世界女王の変わらぬ素顔とは――。フィギュアスケートの世界選手権3日目(24日、さいたまスーパーアリーナ)、女子フリーが行われ、ショートプログラム(SP)1位の前回女王・坂本花織(22=シスメックス)は、145・37点をマーク。合計224・61点で男女を通じて日本勢初の連覇を達成した。そんなスケーターの魅力を小学校時代からの友人である山隈太一朗(22=明大)が明かしてくれた。

 演技後には両手で顔を覆い、大粒の涙を流した。後半の3回転フリップ―トーループの連続ジャンプで、フリップはまさかの1回転。何とか逃げ切ったが「メダルを見たらうれしいけど、顔を上げたら悔しさが戻る」。喜びよりもノーミスを逃した後悔の方が大きかった。

 日本フィギュア界に新たな歴史を刻んだ世界女王について山隈は「すごみをオフアイスではなかなか出さない。常にフランクで気さくなので『こんな世界女王がいるのかなと』。あのフランクさがあるから、常に世界のトップに挑めるのかな」と率直な印象を語った。

坂本の「素顔」を知る友人の山隈太一朗(代表撮影)
坂本の「素顔」を知る友人の山隈太一朗(代表撮影)

 坂本は、兵庫生まれ、兵庫育ちで生粋の関西人。山隈と会話をする際は、坂本がツッコミ役になる機会が多いのが日常のやり取りだ。ともに兵庫チームの一員として出場した1月の国体では全開の〝坂本ワールド〟に触れたという。

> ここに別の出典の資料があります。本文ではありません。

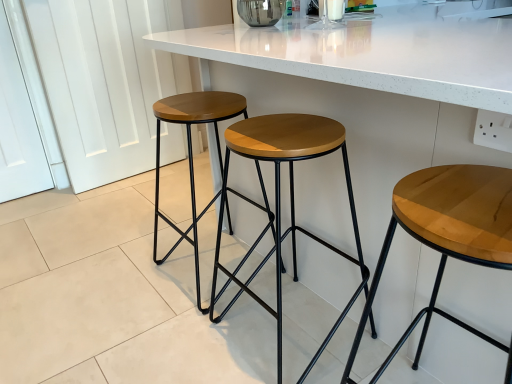 This screenshot has width=512, height=384. What are the coordinates of `vacant area situated to the left side of wooden/matte stool at center, which is the third stool from right to left` in the screenshot? It's located at (128, 275). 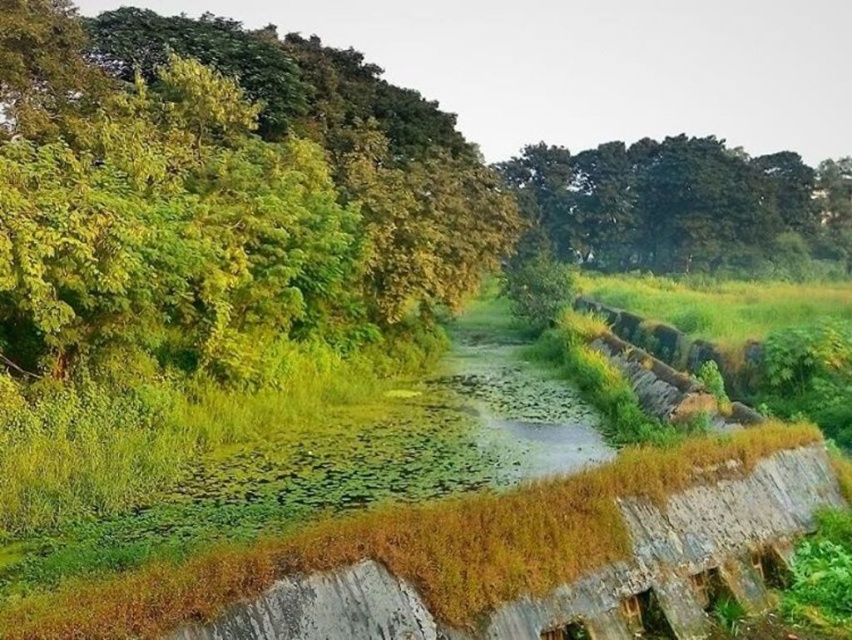 You are standing in the middle of the waterway and want to determine which tree is taller between the green leafy tree at left and the green leafy tree at upper center. Based on your observation, which one is taller?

 山隈は国体を最後に現役を引退することもあり、坂本も国体への出場を決断した。山隈は「最後の国体のラスト演技の前も、すごい応援しに来てくれた」と粋な計らいに感謝した上で、ある出来事を回想。「本番前に『大丈夫やで』って背中をたたいてきた(笑い)。僕が『違う違う違う、痛いの。もうね、あと痛いしかないから』と言っても、坂本は『落ち着いてね』と再び激励してくれましたよ」と〝クレーム〟も忘れなかった。

 どれだけ実績を積んでも、決してツッコミを忘れない姿は、今も昔も全く同じ。山隈は「やっぱり体から出ているパワーがすごいので、ツッコミも強い(笑い)。でも、彼女はもう本当に会うたびにそんな感じで、もう僕がイジって、彼女から激しいツッコミが来るのがワンセットですね」とニヤリ。選手としてどれだけ大きくなっても〝自然体〟のままだ。

 4年前の同会場ではフリーの失速で5位だった悔しさも振り払い、次に期待されるのは3連覇だ。本人は「まだ早い。それは10か月後に考える」と冷静に語る一方で「緊張しても焦っても、自分を見失わずに最後まで滑り切れるような選手になりたい」。さらなる理想を追い求める決意に変わりはない。